Un nuovo progetto per l’ingresso regolare di minori rifugiati

"Pagelle in tasca" è il visto di studio per 35 minori non accompagnati attualmente rifugiati in Niger. Tra i firmatari del protocollo i ministeri dell'Interno e degli Affari esteri, Lavoro, Intersos, Unhcr, Fondazione Migrantes, e Cei

ULTIMO AGGIORNAMENTO 21:33
Foto Ministero dell'Interno

Lo studio, da sempre garanzia di una speranza per il proprio futuro, è adesso anche un nuovo canale complementare regolare rivolto ai minori rifugiati bisognosi di protezione e integrazione per accedere legalmente nel nostro Paese, dove saranno accolti dalle famiglie che li prenderanno in affido o in strutture di accoglienza.

E’ stato firmato oggi al Viminale, dal capo del dipartimento per le Libertà civili e l’Immigrazione Michele di Bari, il protocollo di intesa per la realizzazione del progetto “Pagelle in tasca – Canali di studio per minori rifugiati” promosso da Intersos in collaborazione con Unhcr.

L’accordo consentirà l’ingresso regolare in Italia con visto per studio di 35 minori stranieri non accompagnati attualmente rifugiati in Niger. Il progetto, co-finanziato dalla Conferenza episcopale italiana, dalla Fondazione Migrantes e da Intersos, mira a sperimentare un canale complementare di protezione e di ingresso regolare e sicuro in Italia fortemente innovativo, in quanto specificatamente dedicato alla protezione dei minori non accompagnati e alla promozione del rispetto del diritto allo studio. I beneficiari del progetto saranno infatti minori fortemente motivati a proseguire il loro percorso socio-educativo e a intraprendere un percorso di studio in Italia.

I minori verranno accolti da famiglie affidatarie, attraverso l’istituto dell’affidamento familiare o, in subordine, presso adeguate strutture di accoglienza, conformi ai requisiti previsti dalla normativa nazionale e regionale in materia di accoglienza di minori stranieri non accompagnati.

Firmatari del protocollo, oltre al ministero dell’Interno, il ministero degli Affari esteri e della cooperazione internazionale, il ministero del Lavoro e delle politiche sociali, Intersos, Unhcr, la Fondazione Migrantes della Conferenza episcopale italiana, il comune di Torino, la rete Cpia Piemonte e l’Arcidiocesi di Torino.

Il prefetto Michele di Bari ha affermato che «Il progetto testimonia l’impegno del ministero dell’Interno nella promozione di canali di ingresso legale nel Paese e l’attenzione all’integrazione dei minori stranieri bisognosi di protezione nel tessuto socio-educativo nella convinzione del valore fondamentale di un’accoglienza qualificata e sostenuta dalle istituzioni e dalla rete sociale del territorio».
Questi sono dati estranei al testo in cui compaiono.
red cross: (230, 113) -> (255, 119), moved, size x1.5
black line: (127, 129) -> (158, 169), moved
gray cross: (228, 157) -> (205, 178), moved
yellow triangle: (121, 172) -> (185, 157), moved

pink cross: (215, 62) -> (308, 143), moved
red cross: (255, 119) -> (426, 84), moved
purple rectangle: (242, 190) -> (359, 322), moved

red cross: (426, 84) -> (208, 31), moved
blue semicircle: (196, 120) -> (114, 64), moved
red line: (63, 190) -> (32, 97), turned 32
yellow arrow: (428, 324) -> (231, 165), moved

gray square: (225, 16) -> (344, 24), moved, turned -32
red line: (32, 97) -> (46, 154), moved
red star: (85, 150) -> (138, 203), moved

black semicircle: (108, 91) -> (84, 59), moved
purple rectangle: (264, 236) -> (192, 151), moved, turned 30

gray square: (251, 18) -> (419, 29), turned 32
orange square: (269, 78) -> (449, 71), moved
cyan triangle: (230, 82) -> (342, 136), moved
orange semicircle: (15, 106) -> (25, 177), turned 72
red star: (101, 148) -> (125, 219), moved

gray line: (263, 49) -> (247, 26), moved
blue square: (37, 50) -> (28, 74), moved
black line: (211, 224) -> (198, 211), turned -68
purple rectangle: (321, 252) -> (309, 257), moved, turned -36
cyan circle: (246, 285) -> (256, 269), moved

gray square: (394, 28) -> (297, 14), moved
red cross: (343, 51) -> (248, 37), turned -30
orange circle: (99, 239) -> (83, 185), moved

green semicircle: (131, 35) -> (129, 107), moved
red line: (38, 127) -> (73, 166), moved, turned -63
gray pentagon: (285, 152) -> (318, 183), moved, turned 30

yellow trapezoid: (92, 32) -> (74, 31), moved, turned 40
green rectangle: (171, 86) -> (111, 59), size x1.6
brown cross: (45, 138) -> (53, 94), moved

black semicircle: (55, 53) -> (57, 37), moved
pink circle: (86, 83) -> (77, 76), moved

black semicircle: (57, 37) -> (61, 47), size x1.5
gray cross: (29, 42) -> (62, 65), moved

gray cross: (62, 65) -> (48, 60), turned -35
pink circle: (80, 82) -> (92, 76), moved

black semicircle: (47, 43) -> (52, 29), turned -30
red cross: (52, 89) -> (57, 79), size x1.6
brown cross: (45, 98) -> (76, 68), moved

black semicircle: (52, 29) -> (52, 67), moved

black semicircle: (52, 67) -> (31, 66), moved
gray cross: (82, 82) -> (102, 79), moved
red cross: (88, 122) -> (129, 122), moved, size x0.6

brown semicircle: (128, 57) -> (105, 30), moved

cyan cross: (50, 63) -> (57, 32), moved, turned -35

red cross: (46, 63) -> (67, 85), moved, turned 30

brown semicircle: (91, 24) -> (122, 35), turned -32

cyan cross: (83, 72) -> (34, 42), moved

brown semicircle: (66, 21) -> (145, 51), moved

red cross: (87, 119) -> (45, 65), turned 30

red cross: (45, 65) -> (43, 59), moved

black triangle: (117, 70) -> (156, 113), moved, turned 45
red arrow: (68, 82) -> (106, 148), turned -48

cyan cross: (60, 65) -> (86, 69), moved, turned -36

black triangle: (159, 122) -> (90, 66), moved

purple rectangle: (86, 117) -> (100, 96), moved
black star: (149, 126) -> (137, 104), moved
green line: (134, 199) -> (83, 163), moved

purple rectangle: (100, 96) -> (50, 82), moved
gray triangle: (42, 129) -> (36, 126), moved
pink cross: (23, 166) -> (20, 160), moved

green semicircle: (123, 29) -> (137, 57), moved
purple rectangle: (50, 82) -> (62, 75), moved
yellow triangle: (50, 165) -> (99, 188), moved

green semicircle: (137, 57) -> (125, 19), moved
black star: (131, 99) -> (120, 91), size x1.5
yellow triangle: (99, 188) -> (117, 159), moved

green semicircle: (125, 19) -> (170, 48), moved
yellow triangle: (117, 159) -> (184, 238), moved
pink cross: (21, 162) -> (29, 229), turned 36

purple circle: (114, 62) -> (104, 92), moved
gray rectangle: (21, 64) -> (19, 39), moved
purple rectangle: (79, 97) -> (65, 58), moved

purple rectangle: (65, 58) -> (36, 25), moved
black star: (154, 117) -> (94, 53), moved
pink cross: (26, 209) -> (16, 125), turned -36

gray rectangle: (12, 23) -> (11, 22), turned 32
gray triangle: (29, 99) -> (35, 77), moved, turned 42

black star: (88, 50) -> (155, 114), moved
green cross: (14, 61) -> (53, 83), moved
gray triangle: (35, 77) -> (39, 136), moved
Il direttore generale Luigi Maria Vignali del ministero degli Affari esteri ha dichiarato che «Il progetto “Pagelle in tasca” costituisce un nuovo percorso nell’esperienza italiana relativa ai canali complementari per rifugiati, con una componente di grande significato: la valorizzazione del diritto allo studio come strumento di accoglienza e integrazione».

La direttrice generale dell’immigrazione e delle politiche di integrazione del ministero del Lavoro e delle politiche sociali, Tatiana Esposito, ha sottolineato «l’importanza di questo strumento nell’ambito dei più recenti documenti europei. In particolare, questo protocollo di intesa dà attuazione al Nuovo Patto sull’immigrazione e l’asilo nel quale la Commissione Europea promuove “percorsi complementari per la protezione”, compresi quelli che prevedono “programmi di lavoro”. La raccomandazione sui percorsi legali di protezione nell’UE, allegata al Patto, entra nel dettaglio di questo impegno e invita gli Stati membri a promuovere ammissioni umanitarie e percorsi complementari collegati a studio e lavoro».